H. PEMERIKSAAN PENUNJANG

a. Pemeriksaan laboratorium

Pemeriksaan darah rutin, darah tepi dan lainnya sesuai indikasi misalnya kadar gula darah, elektrolit.
Pemeriksaan cairan serebrospinalis (bila perlu) untuk mengetahui tekanan, warna, kejernihan,
perdarahan, jumlah sel, hitung jenis sel, kadar protein, gula NaCl dan pemeriksaan lain atas indikasi.

b. Pemeriksaan EEG

Pemeriksaan EEG sangat berguna untuk diagnosis epilepsi. Ada kelainan berupa epilepsiform discharge
atau epileptiform activity), misalnya spike sharp wave, spike and wave dan sebagainya. Rekaman EEG
dapat menentukan fokus serta jenis epilepsi apakah fokal, multifokal, kortikal atau subkortikal dan
sebagainya. Harus dilakukan secara berkala (kira-kira 8-12 % pasien epilepsi mempunyai rekaman EEG
yang normal).
Pemeriksaan radiologis

c. Foto tengkorak

untuk mengetahui kelainan tulang tengkorak, destruksi tulang, kalsifikasi intrakranium yang abnormal,
tanda peninggian TIK seperti pelebaran sutura, erosi sela tursika dan sebagainya.

d. Pneumoensefalografi dan ventrikulografi untuk melihat gambaran ventrikel, sisterna, rongga sub
arachnoid serta gambaran otak.
Arteriografi untuk mengetahui pembuluh darah di otak : anomali pembuluh darah otak, penyumbatan,
neoplasma / hematome/ abses.

I. STATUS EPILEPTIKUS

Ø Definisi

status epileptikus adalah sebagai keadaan dimana terjadinya dua atau lebih rangkaian kejang tanpa
adanya pemulihan kesadaran diantara kejang atau aktivitas kejang yang berlangsung lebih dari 30 menit.

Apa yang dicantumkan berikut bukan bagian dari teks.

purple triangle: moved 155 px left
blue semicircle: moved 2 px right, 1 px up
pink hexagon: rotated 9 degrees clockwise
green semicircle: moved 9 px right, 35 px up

Secara sederhana dapat dikatakan bahwa jika seseorang mengalami kejang persisten atau seseorang
yang tidak sadar kembali selama lima menit atau lebih harus dipertimbangkan sebagai status
epileptikus.

Ø Etiologi

Alkohol, Anoksia, Antikonvulsan-withdrawal, Penyakit cerebrovaskular, Epilepsi kronik, Infeksi


SSP, Toksisitas obat-obatan, Metabolik, Trauma, tumor

Ø Klasifikasi

1. Status Epileptikus Tonik-Klonik Umum (Generalized tonic-clonic Status Epileptikus)

Ini merupakan bentuk dari Status Epileptikus yang paling sering dihadapi dan potensial dalam
mengakibatkan kerusakan. Kejang didahului dengan tonik-klonik umum atau kejang parsial yang cepat
berubah menjadi tonik klonik umum. Pada status tonik-klonik umum, serangan berawal dengan serial
kejang tonik-klonik umum tanpa pemulihan kesadaran diantara serangan dan peningkatan frekuensi.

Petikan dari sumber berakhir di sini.